> About this exercise: Your answer should consist of the lines in the data below that contain "humoru".

Transcribed page contents:
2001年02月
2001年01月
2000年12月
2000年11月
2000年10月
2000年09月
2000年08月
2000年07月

---

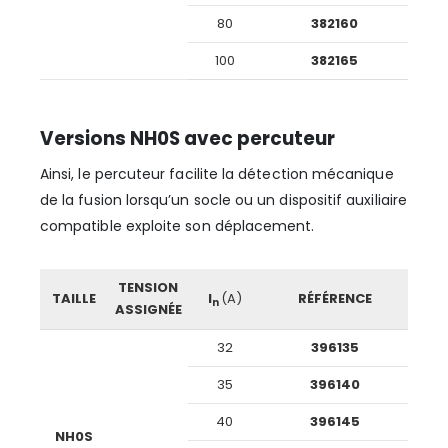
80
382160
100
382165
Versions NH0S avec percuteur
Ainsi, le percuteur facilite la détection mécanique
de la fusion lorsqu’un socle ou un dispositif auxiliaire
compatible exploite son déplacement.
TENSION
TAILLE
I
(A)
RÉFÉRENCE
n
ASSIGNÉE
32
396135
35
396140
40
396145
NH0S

==

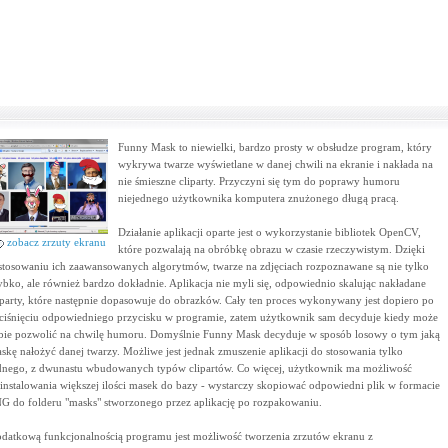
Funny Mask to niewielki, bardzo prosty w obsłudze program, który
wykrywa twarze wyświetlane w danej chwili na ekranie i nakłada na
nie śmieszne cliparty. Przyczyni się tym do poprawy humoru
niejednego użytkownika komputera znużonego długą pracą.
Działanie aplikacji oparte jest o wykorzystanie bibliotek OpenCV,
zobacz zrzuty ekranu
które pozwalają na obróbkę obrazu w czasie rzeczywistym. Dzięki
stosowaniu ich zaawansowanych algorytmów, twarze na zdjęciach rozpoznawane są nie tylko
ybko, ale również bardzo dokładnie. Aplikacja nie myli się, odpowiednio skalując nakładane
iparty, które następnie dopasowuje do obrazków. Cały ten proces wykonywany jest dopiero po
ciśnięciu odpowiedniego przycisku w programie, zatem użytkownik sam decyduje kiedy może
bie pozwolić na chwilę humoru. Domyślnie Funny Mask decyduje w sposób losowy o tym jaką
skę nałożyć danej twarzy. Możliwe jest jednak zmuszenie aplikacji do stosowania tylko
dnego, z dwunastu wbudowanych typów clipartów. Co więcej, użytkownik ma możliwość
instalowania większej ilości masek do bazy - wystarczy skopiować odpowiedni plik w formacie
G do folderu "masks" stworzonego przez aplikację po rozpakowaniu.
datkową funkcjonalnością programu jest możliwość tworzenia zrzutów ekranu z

> Reply to the exercise:
nie śmieszne cliparty. Przyczyni się tym do poprawy humoru
bie pozwolić na chwilę humoru. Domyślnie Funny Mask decyduje w sposób losowy o tym jaką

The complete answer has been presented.